Plusieurs parlementaires rencontrés, des journalistes, des témoins, le général Nezzar…se rejoignent, paradoxalement, pour comparer ces deux « insurrections » motivées par une « protestation générale contre la misère, le manque d’emplois, de logements, de perspectives, la hogra, le rejet des autorités… »

Le massacre de 500 manifestants mitraillés par l’armée, à Alger, en octobre 88, avait été suivi de mesures politiques d’ouverture, de l’instauration du pluralisme, du droit d’association.

Il avait également eu pour conséquence la montée du FIS.

L’interruption du processus électoral et l’instauration de l’état d’urgence, en février 92, alors que le FIS, avec 28 % des voix, était sur le point d’obtenir la majorité absolue des sièges à l’Assemblée Populaire Nationale, a été suivie du développement de l’islamisme armé, de longues années de tragédie, d’une violence extrême qui a coûté la vie à (100 000 selon le président Boutéflika , 200 000 selon le FFS) algériens et algériennes.

A ces chiffres effrayants, il faut ajouter toutes celles et ceux, plus nombreux et nombreuses encore qui portent les stigmates des blessures physiques et morales qui ont affecté de larges secteurs de la population, bien au delà des protagonistes directs du conflit armé.
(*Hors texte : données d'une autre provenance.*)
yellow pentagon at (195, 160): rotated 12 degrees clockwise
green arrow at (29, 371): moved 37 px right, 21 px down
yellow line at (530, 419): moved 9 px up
La décroissance des conflits armés et de la pression qu’ils exercent sur la population semblent bien rendre possible la reprise de la contestation et de la protestation d’aujourd’hui.

22 mai 2001, à Tizi Ouzou

Comment repartir d’Algérie sans essayer, sans écouter, les acteurs de ces manifestations quotidiennes ? Comment ne pas avoir envie de transgresser le protocole de la visite officielle pour aller à la rencontre de ces manifestants,  » vus à la télé  » derrière ces calicots tragiques sur lesquels ils écrivent  » vous ne pouvez pas nous tuer, nous sommes déjà morts  » ?
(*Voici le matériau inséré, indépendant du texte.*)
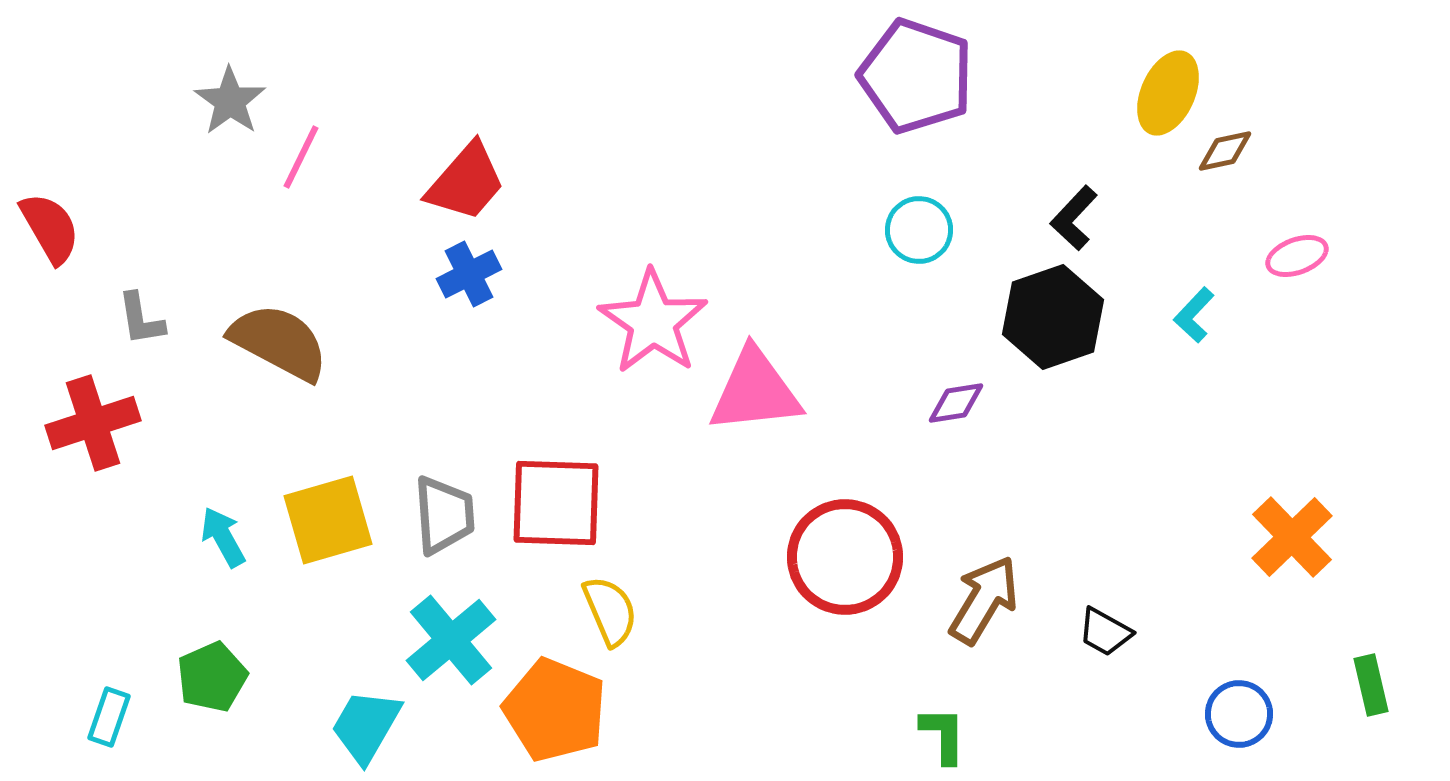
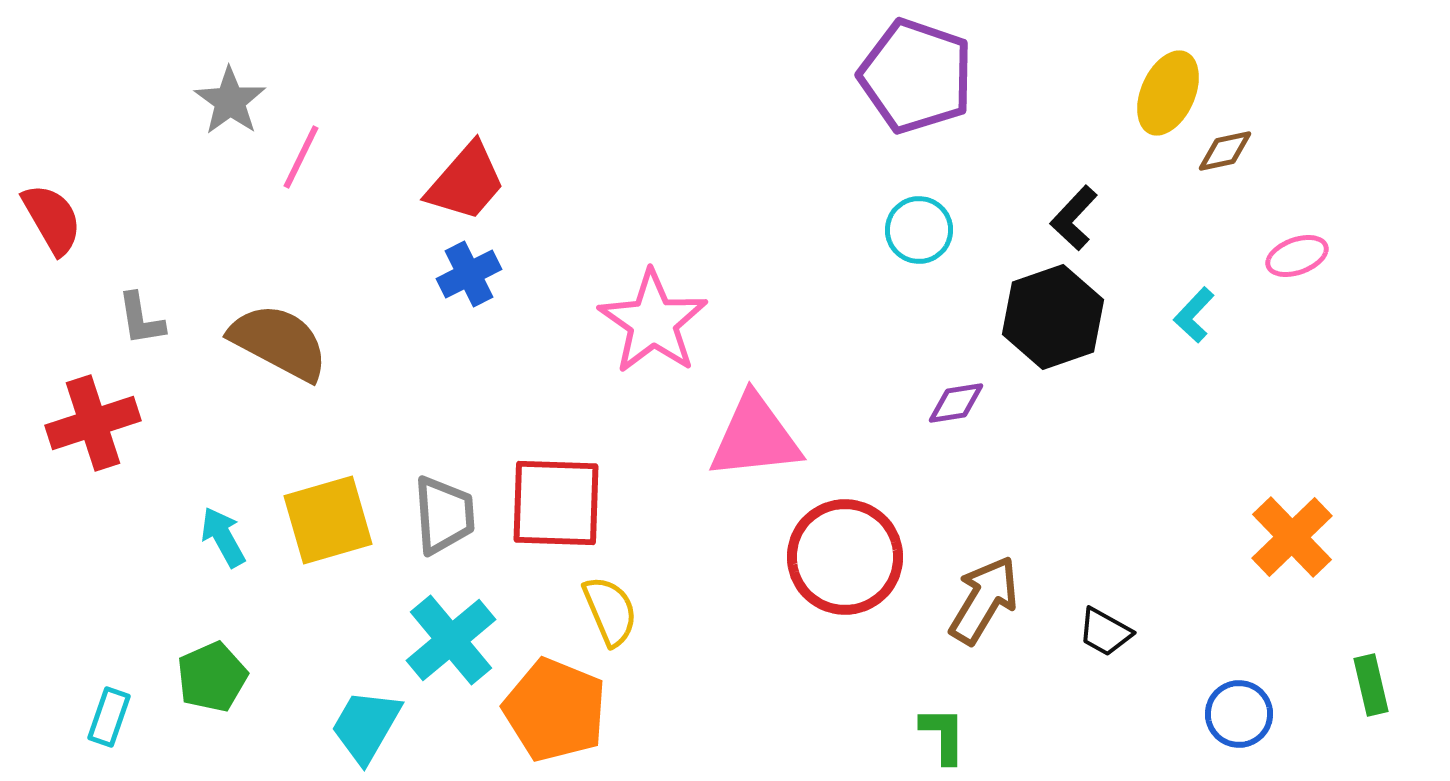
red semicircle: moved 2 px right, 9 px up
pink triangle: moved 46 px down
Il s’agit moins de rapporter que de comprendre.

La triple revendication, de justice sociale, de démocratie et de reconnaissance de l’identité culturelle et l’opposition au  » pouvoir assassin  » n’annoncent elles pas l’émergence d’une troisième voie, d’une Algérie plurielle qui ne demande qu’à s’épanouir en rejetant les deux termes de l’alternative violence islamiste/violence d’état ? Qu’attendent ils de l’Europe, de ses citoyens, de ses institutions ?
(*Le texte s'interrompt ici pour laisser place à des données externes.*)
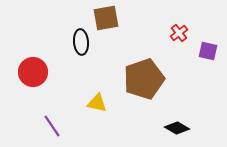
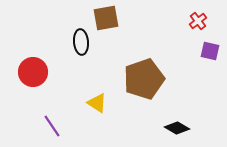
red cross: moved 19 px right, 12 px up
purple square: moved 2 px right
yellow triangle: rotated 20 degrees clockwise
Le refus, exprimé tardivement, par le protocole de l’APN, d’organiser cette visite, l’a sans doute finalement facilitée : aucun protocole officiel n’aurait su organiser un programme d’une telle intensité : aller-retour en voiture Alger-Tizi, accueil par les responsables de la Maison des droits de l’homme et du citoyen, rencontre avec les victimes et leurs proches, avec la coordination des étudiants, avec la ligue algérienne de défense des droits de l’homme (laddh), de la willaya de Tizi, avec les élus (Sénat et commune de Tizi), avec la coordination des aouch (comités de villages).

§ 1 Victimes de la  » hogra « 

La première étape fut la plus bouleversante et la plus éprouvante de tout le voyage : à la Maison des droits de l’Homme et du citoyen, lieu défini par nos hôtes comme « un espace dédié au développement des droits de l’homme, créé par le bénévolat, dans une cité populaire « , ou attendaient plusieurs dizaines de personnes.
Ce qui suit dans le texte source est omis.